Title | Revised heuristic statement/s | Articulation in final PET |
---|---|---|
1. Multidisciplinary approach | Nursing staff at the ward level can lead PE improvement work but may need help (and encouragement) accessing input from other disciplines, especially if PE does not already fit with existing multidisciplinary remits | The PET recommends the importance of nominating one or two ward-based leaders. The facilitator takes on a substantial role in supporting them to make connections as required |
2. PPI | Hospital teams enjoy the prospect of involving patient representatives and their most obvious role is to help address the thirst for credible feedback from patients, talking to patients and articulating PE to staff | Recommendation to always collect current feedback, guidance on supporting patient representative and tools |
3. Collecting current patient feedback | ||
4. Triangulation of different feedback | The notion of triangulation of different types is misleading. Instead, staff want credible, often qualitative ward-based feedback provided to them already analysed, which enables them to understand PE in holistic terms | Tools for data management included |
5. PE/QI team involvement | The ability of PE teams to support aspects of this intervention such as data management at the ward level, and volunteering recruitment should not be assumed to be available | PE team involvement advocated but facilitator is likely to have to provide support in this regard |
6. Facilitating group reflection and planning | Facilitation can support reflection, sense-making and help teams identify testable actions from PE feedback, which is often emotive and complex | Presentation of feedback to clinical team advocated involving patient representatives and central support teams to support teams in prioritising short and longer-term actions |
7. Applying improvement methods and developing skills | The IHI’s model for improvement can be used flexibly with PE feedback to guide clear problem definition and development of categories of actions. Within this, PDSA cycles can be usefully applied to actions requiring changes to team practices. At ward level, qualitative assessment of impact on PE is more appropriate than quantitative measurement | A categorisation of types of actions required is included to guide as an aid to the facilitator. Resources included to guide all stages of PDSA cycling where appropriate, including assessment of impact |
8. Celebration | Celebration should not be seen as an end of project activity, there are positives to acknowledge and celebrate throughout | Opportunities to recognise appreciative feedback and achievements are suggested throughout the PET |
A multidisciplinary approach: an ideal exposed
Originally, we all agreed that PE initiatives needed input from all types of health-care staff, but interestingly, all those attending the workshops and, therefore, those who became the leaders and core members of AR teams for the wards, were nurses. We learnt that by situating the PET at ward level this meant that nurses automatically took on the leadership role for it even though we had not specified this, because they ran and managed the wards. Staff from other disciplines tended to have a more transitory relationship with the wards. In every case, one or two leaders for the initiative self-nominated (ward leader plus one other in some cases) and committed to inviting others into the process as required.
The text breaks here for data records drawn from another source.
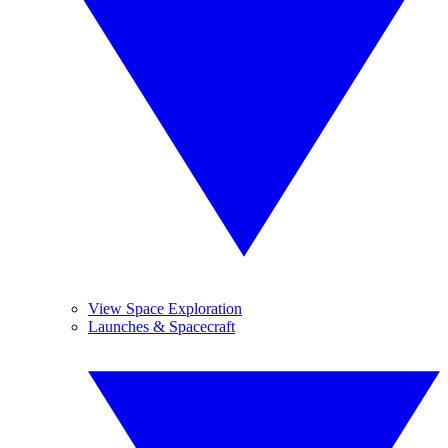
View Space Exploration
Launches & Spacecraft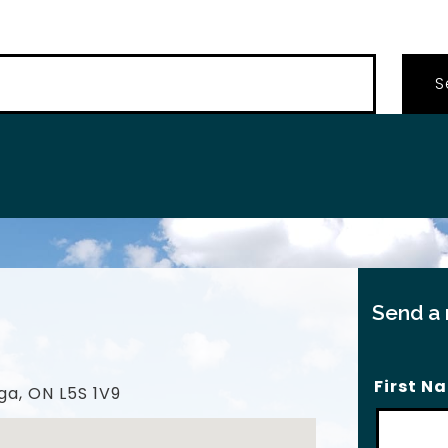
…
Send a
First N
ga, ON L5S 1V9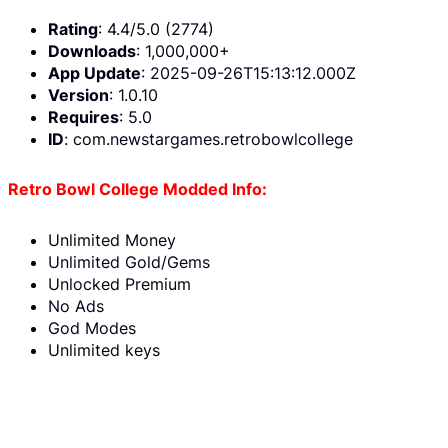
Rating
: 4.4/5.0 (2774)
Downloads
: 1,000,000+
App Update
: 2025-09-26T15:13:12.000Z
Version
: 1.0.10
Requires
: 5.0
ID
: com.newstargames.retrobowlcollege
Retro Bowl College Modded Info:
Unlimited Money
Unlimited Gold/Gems
Unlocked Premium
No Ads
God Modes
Unlimited keys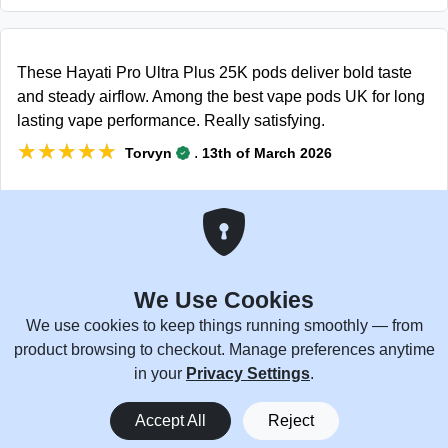
These Hayati Pro Ultra Plus 25K pods deliver bold taste
and steady airflow. Among the best vape pods UK for long
lasting vape performance. Really satisfying.
★★★★★
★★★★★
.
Torvyn
13th of March 2026
No weird aftertaste and consistent draws every puff. These
Hayati Pro Ultra Pods are legit great.
We Use Cookies
★★★★★
★★★★★
.
Henry
2nd of February 2026
We use cookies to keep things running smoothly — from
product browsing to checkout. Manage preferences anytime
in your
Privacy Settings
.
0
Pods fit perfectly and hit smooth every time, with good
Accept All
Reject
Home
Menu
You
Cart
flavor all day. These Hayati Pro Ultra Plus 25000 pods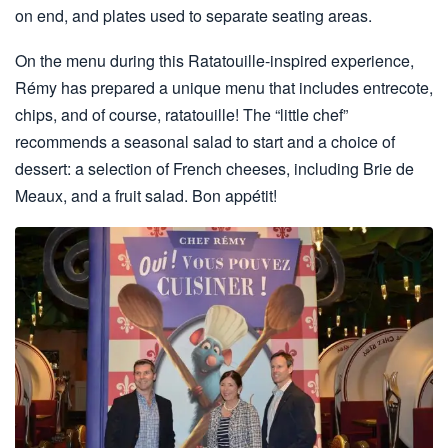
on end, and plates used to separate seating areas.
On the menu during this Ratatouille-inspired experience,
Rémy has prepared a unique menu that includes entrecote,
chips, and of course, ratatouille! The “little chef”
recommends a seasonal salad to start and a choice of
dessert: a selection of French cheeses, including Brie de
Meaux, and a fruit salad. Bon appétit!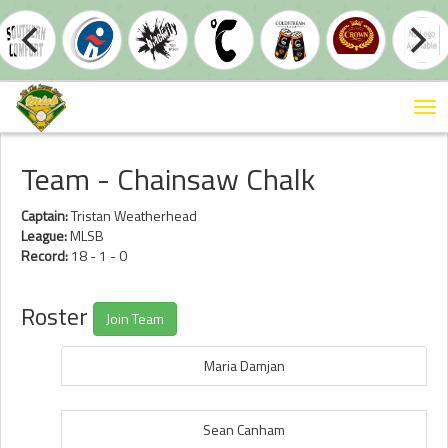
Tog
nav
Team - Chainsaw Chalk
Captain:
Tristan Weatherhead
League:
MLSB
Record:
18 - 1 - 0
Roster
Join Team
Maria Damjan
Sean Canham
In fact, we learnt that it was beyond our capability, in all cases except one, to invite others in from non-nursing disciplines to work with the ward leaders on PE. It was not that staff did not work with other disciplines regularly (they had daily ward rounds and other such meetings with doctors and allied health professionals), it was that the PE remit did not appear to be appropriate material for these forums. These existing forums focus on immediate patient care, so we sought out other places where multiple disciplines may be able to hear feedback, reflect more broadly and tackle issues together, but here we had no success. In B (i), C (i) and C (ii), concerns about communication with doctors were evident in their patient feedback, but, although efforts were made in B (i) to escalate these to the multidisciplinary care quality meeting with doctors, the forum did not meet regularly enough to enable this. In C (i) and C (ii), the nurses could not easily envisage any existing multidisciplinary team forum that would prioritise these concerns (focusing instead on issues deemed higher priorities such as patient safety or staffing cover). So, to bypass this problem, the nurses chose other issues to work on that they felt could be solved by them, rather than require a multidisciplinary team.
Only in B (ii) (elderly rehabilitation), in which there was an already thriving multidisciplinary approach to whole-patient care, were we able to truly engage other disciplines. In this case, their PE feedback advocated the need for more social activities, and this clearly supported their care objectives for rehabilitation, so they were able to progress this issue across disciplines (e.g. occupational therapy, physiotherapy and nursing).
Although success in engaging across disciplines was limited, we did have some more success in engaging with different levels within the nursing hierarchy, although the ways in which more junior staff engaged varied according to the ward leaders’ management style. Where the ward leader already supported regular team meetings [B (ii)] or training away-days [A (ii)], involvement opportunities were greatest. However, even in these cases, it appeared unusual for junior staff to think outside their defined roles to develop new areas of PE work (an issue that appeared to be at odds with the spirit of creativity and participation that we were trying to inspire), leaving many issues in the hands of the already overstretched ward leaders. In all other cases, few ward team meetings took place, so staff involvement beyond our meetings with ward leaders was extremely limited. As action researchers, we had to take a flexible approach, continually seeking to identify and develop connections across the ward teams and between departments or disciplines, treading a fine line between posing potential alternative structures, roles and activities and not being perceived as disruptive of a ward manager’s established systems.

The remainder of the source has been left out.